At last the music stopped, it seemed more permanently, and with an effort we separated. People were moving about, pushing agains
t us.
I said: ‘ You can be civilised, cerebral, sensible so long … and then the drawbridge drops and you’re lost!’
‘Lost and found.’
‘Alexandra, I’m defeated.’
‘Tell me about it.’
‘Well, it looks to me as if from now on you’re going to have to think for us both.’
‘Think … It isn’t easy for me to think, Morris. What did you suppose?’
‘I don’t suppose anything now except that I want you too badly to be reasonable or to care what happens tomorrow or next week. I love you, I want you; there aren’t any qualifying clauses.’
‘Other people have said that to me before,’ she said, ‘but I have only ever wanted to hear it from you.’
Deramore and Michele appeared in the distance, along with two other actors whom I vaguely knew. Before we could help it they had seen us and we were surrounded. It’s hard to describe the exuberance of that night. My passion for Alexandra was all a part of it, and, what was more, it seemed only fair that this passion should be gratified as part of the night’s adventure. It ought to be met without thought of the past or concern for the future. The light-heartedness of it all postulated an ideal world in which such an end was realisable.
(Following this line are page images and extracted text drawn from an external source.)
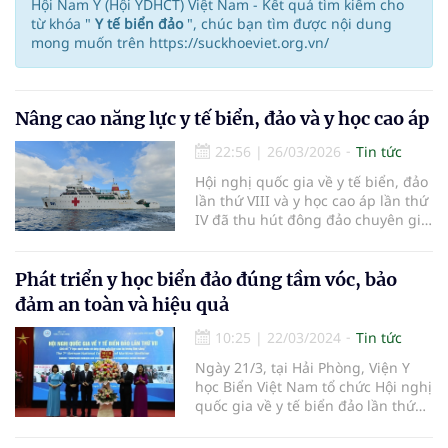
Hội Nam Y (Hội YDHCT) Việt Nam - Kết quả tìm kiếm cho
từ khóa "
Y tế biển đảo
", chúc bạn tìm được nội dung
mong muốn trên https://suckhoeviet.org.vn/
Nâng cao năng lực y tế biển, đảo và y học cao áp
22:56
|
26/03/2026
Tin tức
Hội nghị quốc gia về y tế biển, đảo
lần thứ VIII và y học cao áp lần thứ
IV đã thu hút đông đảo chuyên gia,
nhà khoa học và nhà quản lý trong
nước, quốc tế...
Phát triển y học biển đảo đúng tầm vóc, bảo
đảm an toàn và hiệu quả
10:25
|
22/03/2024
Tin tức
Ngày 21/3, tại Hải Phòng, Viện Y
học Biển Việt Nam tổ chức Hội nghị
quốc gia về y tế biển đảo lần thứ
VII với chủ đề “Y học dưới nước và
ứng dụng của oxy cao áp trong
For an hour more we stayed with the actors, dancing and laughing and talking. Deramore proclaimed he was hungry, so we all straggled noisily together to a bistro he knew of just across the river. There we found a long table out of doors and supped and wined and laughed and talked. Michele gave an imitation of B. B. in her latest star role Man So Desired Me, and Fernand Colé acted de Gaulle taking his seat in heaven. A French international rugby-player was seen and hailed and brought to the table. Deramore, it seemed, had played high-class rugby until two years ago when he had broken his nose and decided the game did not go with his career.